• **Records to process**
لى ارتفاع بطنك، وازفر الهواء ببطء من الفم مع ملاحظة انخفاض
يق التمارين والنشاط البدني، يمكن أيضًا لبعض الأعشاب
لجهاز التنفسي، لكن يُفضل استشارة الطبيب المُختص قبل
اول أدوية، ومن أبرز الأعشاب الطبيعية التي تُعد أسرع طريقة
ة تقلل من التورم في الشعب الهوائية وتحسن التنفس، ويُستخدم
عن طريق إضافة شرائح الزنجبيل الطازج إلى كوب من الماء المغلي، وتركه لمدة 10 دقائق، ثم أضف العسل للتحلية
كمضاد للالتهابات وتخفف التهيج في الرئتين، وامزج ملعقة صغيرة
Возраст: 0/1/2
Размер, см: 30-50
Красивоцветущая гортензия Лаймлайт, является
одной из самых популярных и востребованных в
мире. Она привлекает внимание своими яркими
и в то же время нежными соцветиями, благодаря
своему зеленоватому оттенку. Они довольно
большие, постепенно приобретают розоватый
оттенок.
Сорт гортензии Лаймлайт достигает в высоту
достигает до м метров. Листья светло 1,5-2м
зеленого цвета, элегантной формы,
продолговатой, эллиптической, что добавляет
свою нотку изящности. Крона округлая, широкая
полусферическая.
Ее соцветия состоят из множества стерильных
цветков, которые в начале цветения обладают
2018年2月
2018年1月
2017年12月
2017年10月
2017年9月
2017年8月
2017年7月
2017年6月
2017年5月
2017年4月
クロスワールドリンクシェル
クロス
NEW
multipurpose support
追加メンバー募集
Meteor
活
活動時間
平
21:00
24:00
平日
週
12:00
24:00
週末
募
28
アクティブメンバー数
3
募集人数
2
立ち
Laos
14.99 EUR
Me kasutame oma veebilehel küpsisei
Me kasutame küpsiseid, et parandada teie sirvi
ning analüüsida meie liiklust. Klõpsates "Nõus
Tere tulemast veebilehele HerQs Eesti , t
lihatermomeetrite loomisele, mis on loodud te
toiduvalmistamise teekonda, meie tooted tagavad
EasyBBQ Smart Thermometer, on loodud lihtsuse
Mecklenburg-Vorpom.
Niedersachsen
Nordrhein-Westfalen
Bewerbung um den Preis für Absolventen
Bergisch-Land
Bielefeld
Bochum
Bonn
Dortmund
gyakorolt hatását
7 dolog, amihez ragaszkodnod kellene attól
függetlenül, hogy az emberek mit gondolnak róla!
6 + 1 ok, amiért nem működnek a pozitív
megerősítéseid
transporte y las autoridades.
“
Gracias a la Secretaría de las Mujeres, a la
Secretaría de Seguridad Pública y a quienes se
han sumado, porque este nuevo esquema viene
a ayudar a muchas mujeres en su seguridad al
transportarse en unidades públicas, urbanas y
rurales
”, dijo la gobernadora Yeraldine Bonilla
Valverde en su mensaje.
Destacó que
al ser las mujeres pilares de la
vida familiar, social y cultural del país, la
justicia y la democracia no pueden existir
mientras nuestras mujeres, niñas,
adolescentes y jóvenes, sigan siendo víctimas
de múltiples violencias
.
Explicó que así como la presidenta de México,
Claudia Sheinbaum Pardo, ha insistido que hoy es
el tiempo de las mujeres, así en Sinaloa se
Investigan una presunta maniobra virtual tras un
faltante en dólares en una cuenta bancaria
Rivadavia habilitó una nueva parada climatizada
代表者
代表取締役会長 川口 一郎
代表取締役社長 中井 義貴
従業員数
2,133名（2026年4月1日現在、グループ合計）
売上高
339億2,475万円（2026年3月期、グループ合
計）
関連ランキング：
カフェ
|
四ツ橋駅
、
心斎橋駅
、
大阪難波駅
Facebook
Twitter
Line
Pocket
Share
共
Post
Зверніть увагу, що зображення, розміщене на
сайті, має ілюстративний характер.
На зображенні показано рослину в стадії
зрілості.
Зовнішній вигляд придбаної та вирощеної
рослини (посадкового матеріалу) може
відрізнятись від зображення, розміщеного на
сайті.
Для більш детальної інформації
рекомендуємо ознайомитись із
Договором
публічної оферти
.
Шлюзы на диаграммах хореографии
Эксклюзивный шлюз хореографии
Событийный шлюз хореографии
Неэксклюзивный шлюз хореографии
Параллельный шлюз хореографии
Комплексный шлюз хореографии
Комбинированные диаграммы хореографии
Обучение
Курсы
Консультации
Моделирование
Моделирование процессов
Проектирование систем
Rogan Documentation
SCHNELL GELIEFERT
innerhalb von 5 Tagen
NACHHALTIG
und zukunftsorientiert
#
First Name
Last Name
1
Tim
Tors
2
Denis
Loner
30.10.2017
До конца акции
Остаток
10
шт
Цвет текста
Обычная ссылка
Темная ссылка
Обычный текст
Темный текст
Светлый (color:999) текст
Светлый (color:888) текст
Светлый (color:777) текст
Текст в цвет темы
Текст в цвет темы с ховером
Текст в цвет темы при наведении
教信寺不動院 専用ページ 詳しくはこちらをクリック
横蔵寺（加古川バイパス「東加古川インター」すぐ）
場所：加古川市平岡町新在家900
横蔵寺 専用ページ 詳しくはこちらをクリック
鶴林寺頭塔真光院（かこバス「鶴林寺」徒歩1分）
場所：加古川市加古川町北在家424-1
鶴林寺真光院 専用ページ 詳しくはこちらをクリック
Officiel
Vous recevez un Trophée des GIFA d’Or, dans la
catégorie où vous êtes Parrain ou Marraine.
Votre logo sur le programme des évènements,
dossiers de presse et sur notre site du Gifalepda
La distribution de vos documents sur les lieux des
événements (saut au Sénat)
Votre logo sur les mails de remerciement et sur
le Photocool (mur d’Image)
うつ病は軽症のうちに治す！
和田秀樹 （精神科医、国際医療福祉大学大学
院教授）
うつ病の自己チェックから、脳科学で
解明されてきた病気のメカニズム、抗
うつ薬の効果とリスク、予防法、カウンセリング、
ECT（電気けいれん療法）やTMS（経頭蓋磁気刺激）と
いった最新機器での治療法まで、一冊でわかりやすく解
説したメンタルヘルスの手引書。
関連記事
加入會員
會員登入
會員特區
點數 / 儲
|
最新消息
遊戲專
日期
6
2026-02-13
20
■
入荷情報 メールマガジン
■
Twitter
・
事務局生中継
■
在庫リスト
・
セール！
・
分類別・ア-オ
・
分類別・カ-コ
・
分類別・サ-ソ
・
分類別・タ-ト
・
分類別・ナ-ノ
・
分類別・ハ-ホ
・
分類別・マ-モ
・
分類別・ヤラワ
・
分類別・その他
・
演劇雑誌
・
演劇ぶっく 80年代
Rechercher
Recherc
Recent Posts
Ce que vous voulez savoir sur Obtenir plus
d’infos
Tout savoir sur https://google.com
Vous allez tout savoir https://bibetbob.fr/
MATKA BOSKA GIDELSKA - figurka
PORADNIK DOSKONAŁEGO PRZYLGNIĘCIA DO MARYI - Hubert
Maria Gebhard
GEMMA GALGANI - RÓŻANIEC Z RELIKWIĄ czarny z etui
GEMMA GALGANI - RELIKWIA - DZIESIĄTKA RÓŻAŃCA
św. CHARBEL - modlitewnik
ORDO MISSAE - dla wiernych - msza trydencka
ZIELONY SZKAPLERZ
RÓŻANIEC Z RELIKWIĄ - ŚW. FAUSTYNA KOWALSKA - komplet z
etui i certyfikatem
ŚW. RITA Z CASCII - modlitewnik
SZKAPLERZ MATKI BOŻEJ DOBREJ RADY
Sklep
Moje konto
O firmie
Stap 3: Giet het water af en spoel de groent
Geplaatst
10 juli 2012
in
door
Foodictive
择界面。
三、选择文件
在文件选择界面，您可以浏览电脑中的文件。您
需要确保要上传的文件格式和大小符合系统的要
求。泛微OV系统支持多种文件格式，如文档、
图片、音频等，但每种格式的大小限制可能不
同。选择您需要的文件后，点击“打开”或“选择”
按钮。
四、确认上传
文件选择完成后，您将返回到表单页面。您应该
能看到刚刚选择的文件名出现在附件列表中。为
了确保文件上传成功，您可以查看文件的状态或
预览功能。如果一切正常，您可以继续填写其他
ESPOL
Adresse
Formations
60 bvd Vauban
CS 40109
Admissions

• **Problem details**
Show every line in the records above that contains the word "loodud".

• **Solution below**
lihatermomeetrite loomisele, mis on loodud te
EasyBBQ Smart Thermometer, on loodud lihtsuse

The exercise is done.